Lauren Moos, Aristeidis Tsaris, Gregg Barrett, Gregor von Laszewski, Farzana Yasmin Ahmad, Arjun Shankar, Jeyan Thiyagalingam, Tony Hey, Geoffrey Fox, Hai Ah Nam, Junqi Yin, David Kanter, Juri Papay
Apologies: Murali Emani, Christine Kirkpatrick

Tentative Agenda

New member introductions
15 minute Talk from Lauren Moos: HILPAE: Towards a sample efficient mechanism for effective modeling and control for particle accelerators.
Adhering to ML Common Rules – Suggested Approach: Jeyan, Geoffrey, and Tony
Current status of benchmarks – any new results
Science Benchmarks – Revision II – Jeyan
Funding Science WG activities – Jeyan & Geoffrey
AOB

New member introductions

Farzana Yasmin Ahmad - PhD student from UVA
Lauren Moos from Special Circumstances discussed next an SBIR project for DOE labs

Presentation

15 minute Talk from Lauren Moos: HILPAE: Towards a sample efficient mechanism for effective modeling and control for particle accelerators. This covered a system to control and optimize accelerator performance. Most of the discussion was on how to make this an attractive DoE proposal. It was noted that “human in the loop” ran counter to goal of AI-based control.

Adhering to ML Common Rules – Suggested Approach

This was led by Jeyan following conversations before the meeting with Jeyan, Geoffrey, and Tony

Juri and Gregg will be stepping in to form a small sub-group to work
Tony Hey suggested to contact Steve Farrel (in the absence of Murali)
Arjun suggested Aris to help this initiative
Arjun suggested this to be divided in to two aspects: our policy with scientific accuracy as focus vs basic compliance (and to identify the minimal points)
It was not clear how existing frameworks (SciMLBench - MLCube) can be used as part of the benchmark
Hai An Nam reminded us of the training rules training_policies/hpc_training_rules.adoc at master (https://github.com/mlcommons/training_policies/blob/master/hpc_training_rules.adoc ) (as modified by HPC) or https://github.com/mlcommons/training_policies/blob/master/training_rules.adoc (original for training) and the tiers of open / closed rules. We should perhaps start with this and suggest our rules that cover both our benchmarks (e.g. must have accuracy as well as performance) and submissions by others
Christine Kirkpatrick (offline) noted that she would still be happy to brief the group on her observations about the MLCommons benchmarks from a data perspective and what we might learn from it for the sake of the Science benchmarks.

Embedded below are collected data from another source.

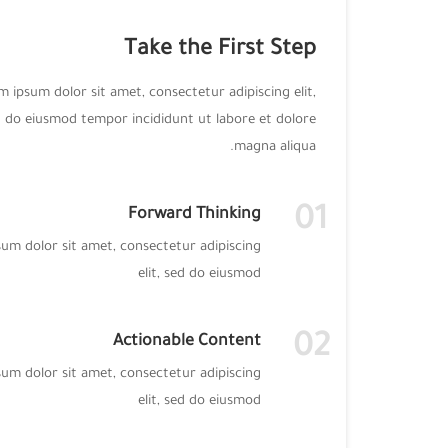
Take the First Step
 ipsum dolor sit amet, consectetur adipiscing elit,
 do eiusmod tempor incididunt ut labore et dolore
magna aliqua.
01
Forward Thinking
um dolor sit amet, consectetur adipiscing
elit, sed do eiusmod
02
Actionable Content
um dolor sit amet, consectetur adipiscing
elit, sed do eiusmod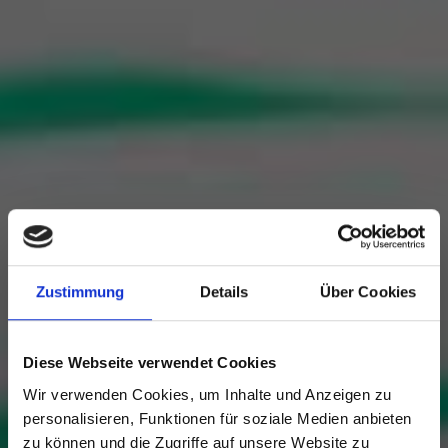
Zustimmung
Details
Über Cookies
Diese Webseite verwendet Cookies
Wir verwenden Cookies, um Inhalte und Anzeigen zu
personalisieren, Funktionen für soziale Medien anbieten
zu können und die Zugriffe auf unsere Website zu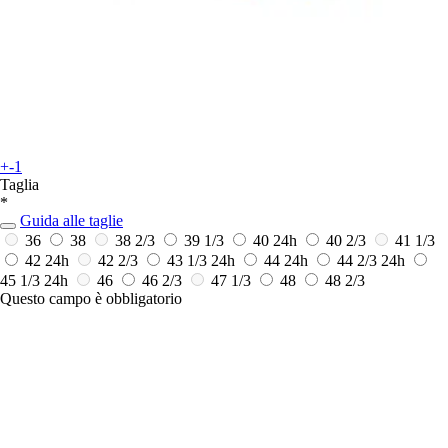
+-1
Taglia
*
Guida alle taglie
36
38
38 2/3
39 1/3
40
24h
40 2/3
41 1/3
42
24h
42 2/3
43 1/3
24h
44
24h
44 2/3
24h
45 1/3
24h
46
46 2/3
47 1/3
48
48 2/3
Questo campo è obbligatorio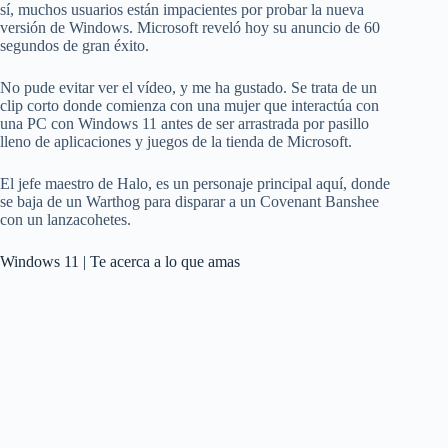
sí, muchos usuarios están impacientes por probar la nueva
versión de Windows. Microsoft reveló hoy su anuncio de 60
segundos de gran éxito.
No pude evitar ver el vídeo, y me ha gustado. Se trata de un
clip corto donde comienza con una mujer que interactúa con
una PC con Windows 11 antes de ser arrastrada por pasillo
lleno de aplicaciones y juegos de la tienda de Microsoft.
El jefe maestro de Halo, es un personaje principal aquí, donde
se baja de un Warthog para disparar a un Covenant Banshee
con un lanzacohetes.
Windows 11 | Te acerca a lo que amas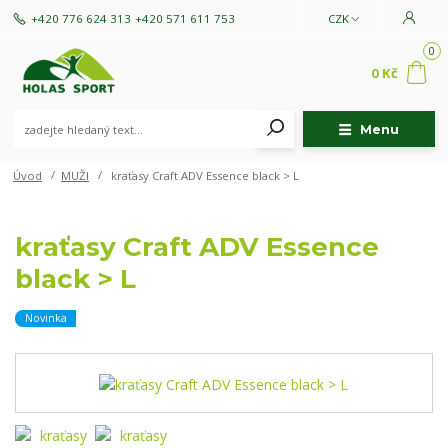
+420 776 624 313
+420 571 611 753
CZK
0
0 Kč
Menu
Úvod
MUŽI
kraťasy Craft ADV Essence black > L
kraťasy Craft ADV Essence
black > L
Novinka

Current status of benchmarks – any new results

Juri shared mlcommons_12_01_2022.pptx some results for STFC benchmarks. These covered two benchmarks Cloudmask and Optical Damage. They looked at compute, memory and power use of GPU’s showing different scenarios for two benchmarks (Cloudmask made poor use of GPU).

Funding Science WG activities

Jeyan following a conversation with Geoffrey, discussed funding the work we just discussed (and its follow on)
Tony mentioned that ML Commons membership will cost £15,000 per lab per year for a laboratory
The benefits of this has to be justified (voting rights and input on expenditure of funds)
Action: We need to verify with MLCommons about potential benefits.

Science Benchmarks – Revision II

Jeyan discussed briefly
Aris discussed HPC working group plans to define the process to add a new benchmark and their expectation of adding another one to make 4.Deferred for the next meeting
Tony Hey mentioned that we should be careful about committing more benchmarks.
Arjun agreed that we need to understand the process better before committing more.